(TASK DATA)
+ + + +
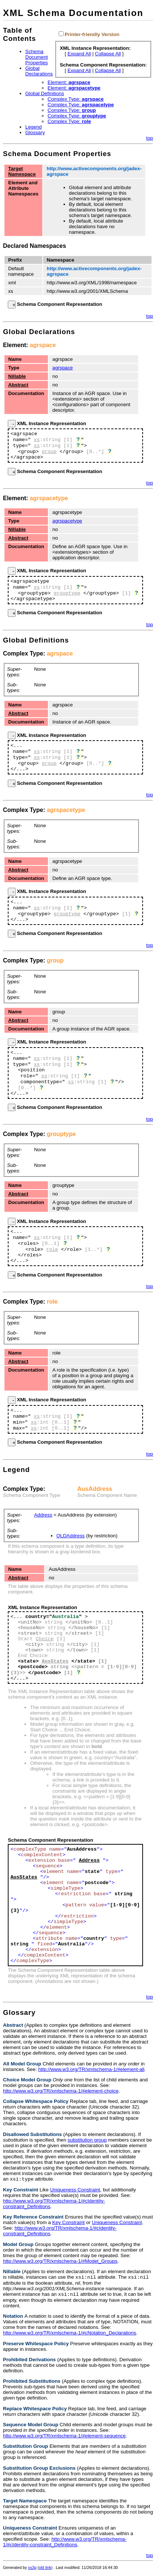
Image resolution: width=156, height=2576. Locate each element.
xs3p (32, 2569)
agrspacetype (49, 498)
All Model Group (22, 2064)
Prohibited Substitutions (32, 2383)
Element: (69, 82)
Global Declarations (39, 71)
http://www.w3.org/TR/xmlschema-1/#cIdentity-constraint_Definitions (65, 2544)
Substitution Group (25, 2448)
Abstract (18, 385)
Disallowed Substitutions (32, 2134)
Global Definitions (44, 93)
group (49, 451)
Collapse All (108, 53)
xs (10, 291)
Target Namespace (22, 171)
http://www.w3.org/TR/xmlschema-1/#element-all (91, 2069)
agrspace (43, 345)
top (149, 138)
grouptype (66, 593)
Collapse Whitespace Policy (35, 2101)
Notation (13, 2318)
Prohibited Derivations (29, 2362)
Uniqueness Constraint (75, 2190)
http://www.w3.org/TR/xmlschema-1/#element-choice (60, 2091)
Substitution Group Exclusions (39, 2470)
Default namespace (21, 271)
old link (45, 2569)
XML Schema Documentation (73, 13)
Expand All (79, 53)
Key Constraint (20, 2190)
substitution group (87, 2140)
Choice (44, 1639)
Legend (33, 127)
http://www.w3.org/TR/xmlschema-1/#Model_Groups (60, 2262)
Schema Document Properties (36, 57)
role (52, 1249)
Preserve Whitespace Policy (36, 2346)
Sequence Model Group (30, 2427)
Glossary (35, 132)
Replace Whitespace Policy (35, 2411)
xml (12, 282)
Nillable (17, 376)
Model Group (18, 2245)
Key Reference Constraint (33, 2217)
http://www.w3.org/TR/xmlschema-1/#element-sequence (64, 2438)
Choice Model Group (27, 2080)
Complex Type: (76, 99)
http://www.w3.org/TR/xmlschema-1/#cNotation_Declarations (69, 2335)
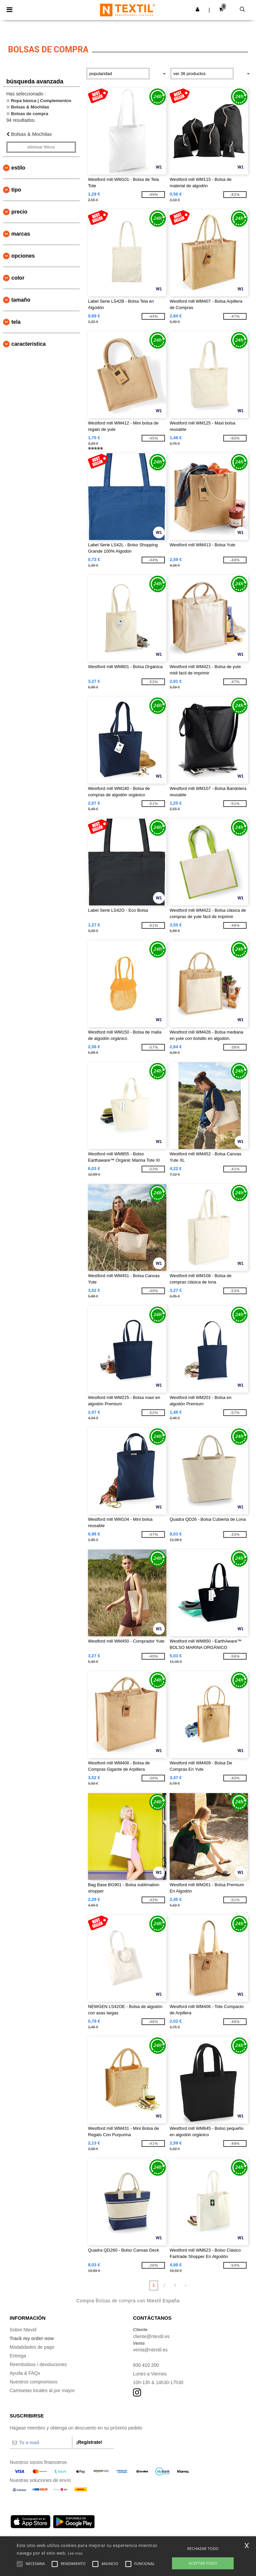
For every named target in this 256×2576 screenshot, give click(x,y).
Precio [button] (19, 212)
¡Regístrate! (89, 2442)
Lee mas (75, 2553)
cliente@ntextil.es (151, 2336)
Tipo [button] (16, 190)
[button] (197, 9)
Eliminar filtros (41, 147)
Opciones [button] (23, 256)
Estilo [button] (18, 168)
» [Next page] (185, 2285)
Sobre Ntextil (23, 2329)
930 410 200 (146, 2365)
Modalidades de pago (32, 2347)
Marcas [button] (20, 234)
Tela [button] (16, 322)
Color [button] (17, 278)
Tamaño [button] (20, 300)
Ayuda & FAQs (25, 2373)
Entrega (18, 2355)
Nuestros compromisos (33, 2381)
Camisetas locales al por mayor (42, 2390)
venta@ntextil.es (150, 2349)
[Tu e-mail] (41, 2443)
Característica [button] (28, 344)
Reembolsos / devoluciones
+ + + +
(REQUIREMENT) Apply a filter for "xmlschema" to the data above, then copy each line that matches.

(WRITTEN ANSWER)
http://www.w3.org/TR/xmlschema-1/#cIdentity-constraint_Definitions (65, 2544)
http://www.w3.org/TR/xmlschema-1/#element-all (91, 2069)
http://www.w3.org/TR/xmlschema-1/#element-choice (60, 2091)
http://www.w3.org/TR/xmlschema-1/#Model_Groups (60, 2262)
http://www.w3.org/TR/xmlschema-1/#element-sequence (64, 2438)
http://www.w3.org/TR/xmlschema-1/#cNotation_Declarations (69, 2335)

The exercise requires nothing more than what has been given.